Beauty dealers (ディーラー, diira): This is the dominant channel. Sales representatives visit salons with sample cases on a regular schedule. The stylist tries shears in their own environment, with their own hair, and orders through the dealer. This relationship is long-standing and loyalty-based.

Manufacturer showrooms: Major brands operate permanent showrooms. Mizutani, for example, has showrooms in Asakusa, Omotesando, and Osaka where stylists can try 200 or more models before purchasing.

Sharpening specialists (研ぎ師, togishi): Many sharpening craftspeople also sell and customize shears. Because they work on tools from all manufacturers, they have broad knowledge and can advise on purchases from a neutral position.

Factory visits: Some manufacturers in Seki offer factory tours (工場見学, kojo kengaku) by appointment. Seeing the production process firsthand is something most Japanese professionals consider a valuable experience.

The American model of browsing an online catalog and ordering based on photos and specifications would strike most Japanese professionals as insufficient. They want to hold the shear, feel the action, and cut hair with it before committing.

Why Any of This Matters to You

You might never visit Seki. You might never buy directly from a Japanese dealer. But understanding where your tools come from changes how you evaluate them.

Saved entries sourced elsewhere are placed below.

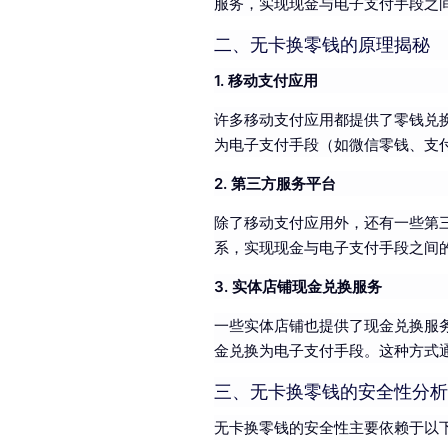
服务，实现现金与电子支付手段之
二、无卡换零钱的原理揭秘
1. 移动支付应用
许多移动支付应用都提供了零钱兑
为电子支付手段（如微信零钱、支
2. 第三方服务平台
除了移动支付应用外，还有一些第
系，实现现金与电子支付手段之间
3. 实体店铺现金兑换服务
一些实体店铺也提供了现金兑换服
金兑换为电子支付手段。这种方式
三、无卡换零钱的安全性分析
无卡换零钱的安全性主要依赖于以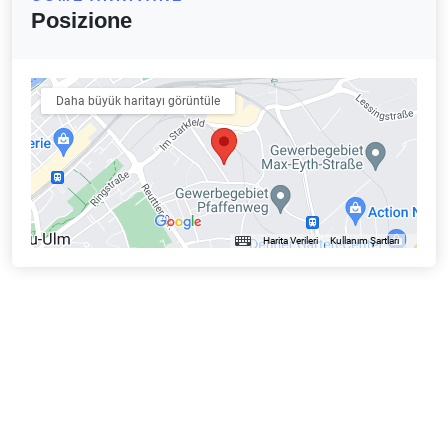
Posizione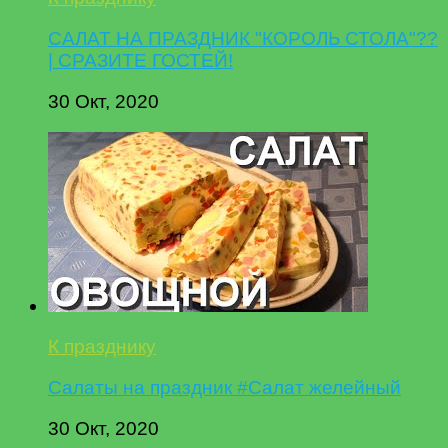
САЛАТ НА ПРАЗДНИК "КОРОЛЬ СТОЛА"??
| СРАЗИТЕ ГОСТЕЙ!
30 Окт, 2020
К празднику
Салаты на праздник #Салат желейный
30 Окт, 2020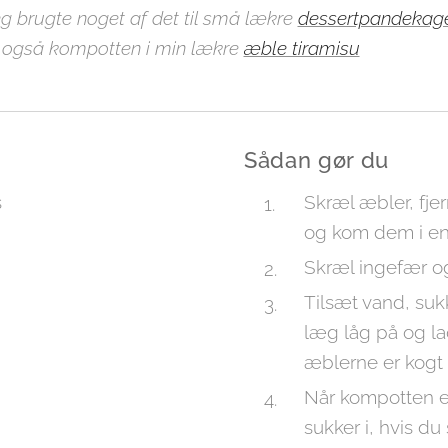
 brugte noget af det til små lækre
dessertpandekag
øv også kompotten i min lækre
æble tiramisu
Sådan gør du
s
Skræl æbler, fje
og kom dem i e
Skræl ingefær og
Tilsæt vand, s
læg låg på og la
æblerne er kogt
Når kompotten e
sukker i, hvis du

When a brand tells you their shears are “Japanese made,” you can now ask: made where in Japan? By whom? Under the bungyosei system, which specialists handled which stages?

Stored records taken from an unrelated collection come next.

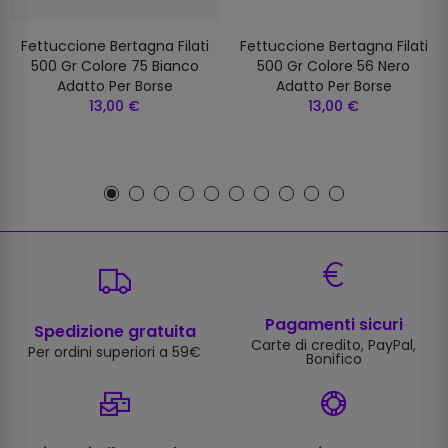
Fettuccione Bertagna Filati
Fettuccione Bertagna Filati
500 Gr Colore 75 Bianco
500 Gr Colore 56 Nero
Adatto Per Borse
Adatto Per Borse
13,00 €
13,00 €
Pagamenti sicuri
Spedizione gratuita
Carte di credito, PayPal,
Per ordini superiori a 59€
Bonifico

When a brand charges a premium for “Japanese quality,” you can evaluate whether that premium reflects genuine Seki-level craftsmanship or just a Japanese-sounding brand name on a product manufactured elsewhere.

When you are deciding between two shears at similar price points, knowing that one comes from a Seki manufacturer with 50 years of specialization and the other comes from a company that started three years ago tells you something meaningful about what you are holding.

The steel matters. The heat treatment matters. The hand sharpening matters. And all of those things trace back, in most cases, to a small city on a river in central Japan that has been making blades since the Kamakura shogunate.


Sources: Seki City production data and industry structure from Gifu Prefectural Seki Cutlery Industry Association documentation. Historical context from Japanese bladesmithing archives. Manufacturer showroom information from company websites. Cutlery Hall visitor information current as of publication.